A mesa de Ninja é uma pequena babilónia. Seringas, espelhos partidos, isqueiros, preservativos, cinzeiros a transbordar de cinza, pontas de cigarros, garrafas de plástico e uma navalha compõe o décor daquela peça de mobiliário onde o seu dono se senta sempre, mas sempre, de frente para a porta. Hábitos herdados por quem não acha graça a surpresas das autoridades.
Ninja desnuda-se de preconceitos. Assume vícios e crimes. Viveu durante quase vinte anos atrás das grades por onde o sol espreitava sem nunca brilhar. Conheceu praticamente todas as cadeias do país. Tem a memória turva e revisitar o passado é, às vezes, um exercício doloroso. Semicerra os olhos e engrossa a voz quando invoca o tempo de cárcere. À noite, quando a noite se faz verdadeiramente noite, afunda-se em pesadelos de arrepiar. São sempre iguais. É arrastado no escuro por estreitos corredores. Golpeiam-no com facas em lutas com outros condenados. Na casa de banho enoja-se com as violações. Submetem-no. O silêncio é um rugido que nunca chega a ser escutado. A solidão é uma doença mortal. Acorda sempre esbaforido, suado e ansioso.
Não há luz eléctrica naquela casa. Ninja dorme na sala, não gosta de dormir no quarto. De lá vê o quintal e sente na face a brisa que à noite sopra.

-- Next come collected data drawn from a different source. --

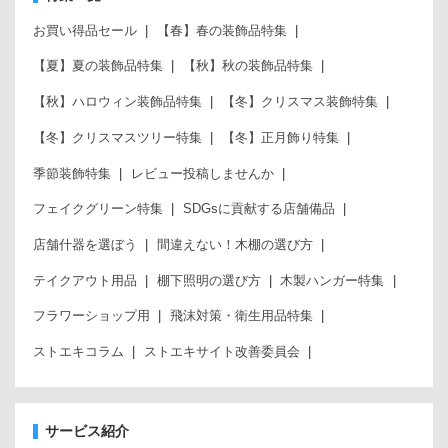
お買い得品セール
【春】春の装飾品特集
【夏】夏の装飾品特集
【秋】秋の装飾品特集
【秋】ハロウィン装飾品特集
【冬】クリスマス装飾特集
【冬】クリスマスツリー特集
【冬】正月飾り特集
季節装飾特集
レビュー投稿しませんか
フェイクグリーン特集
SDGsに貢献する店舗備品
店舗什器を選ぼう
間違えない！木棚の選び方
テイクアウト用品
棚下照明の選び方
木製ハンガー特集
フラワーショップ用
飛沫対策・衛生用品特集
ストエキコラム
ストエキサイト改善委員会
サービス紹介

Sente-se a salvo dos fantasmas que o perseguem. Suspira. Procura o sono de novo. Vai dormindo aos soluços. Vive a prestações, com juros demasiado altos.
A primeira vez que experimentou a heroína já mal se recorda. Vasculha na memória esse momento, mas este é pouco perceptível. Diz que namoram há mais de meia vida, mas que ela o trai desde o primeiro dia. Quando se conheceram, fumou-a. Não guarda a sensação do beijo apenas do vómito que de si se apoderou. Sentiu-se mal.

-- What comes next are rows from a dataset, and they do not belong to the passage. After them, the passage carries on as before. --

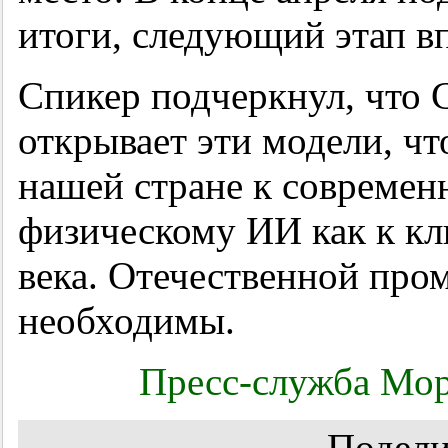
итоги, следующий этап в
Спикер подчеркнул, что 
открывает эти модели, ч
нашей стране к современ
физическому ИИ как к к
века. Отечественной пр
необходимы.
Пресс-служба Мор
Подели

Passou a sentir-se pior ainda quando a não tinha por perto. Era uma relação de: nem contigo, nem sem ti. A sua ausência provoca-lhe espasmos, arrepios e dores infernais pelo corpo. Experimentou outras parceiras: a pastilha, a erva, a cocaína…mas por nenhuma se apaixonou desta maneira. É um amor incondicional!
Passa os dias a pensar na forma de se encontrarem para que ela se entranhe no seu corpo e lhe abrande o sofrimento. Ela proíbe-o de amar o resto. Assassina-lhe os sonhos e a vontade. Quere-o só para si mas tem outros amantes. Muitos mais aliás. Outros “Ninjas”! Alguns visitam-no para a provar com ele. É a heroína das suas histórias que até pelo nome mente.
As visitas são breves. Aquelas almas-penantes nada têm de seu, às vezes nem nome, apenas uma alcunha, apenas um ruído pelo qual que respondem. Entram e saem só com uma certeza em jogo. Voltarão. Voltarão sempre, dia após dia, noite após noite, semana após semana, vida após vida.
Rituais aqui são perpétuos. Está na hora do “caldo”. Ninja, por norma, injecta uma dose apenas, mas às vezes arrisca dois pacotes. Não há medo de morrer. Mergulha a seringa na veia sem suspender a conversa. Fá-lo com uma naturalidade assustadora. Respeitando a lentidão que o ritual requer vai esgotando a heroína da seringa. Quando esta se extingue Ninja volta a preenchê-la sugando o sangue que corre pela veia eleita, no final devolve-o ao corpo pela mesma via. Agora sim, está em paz.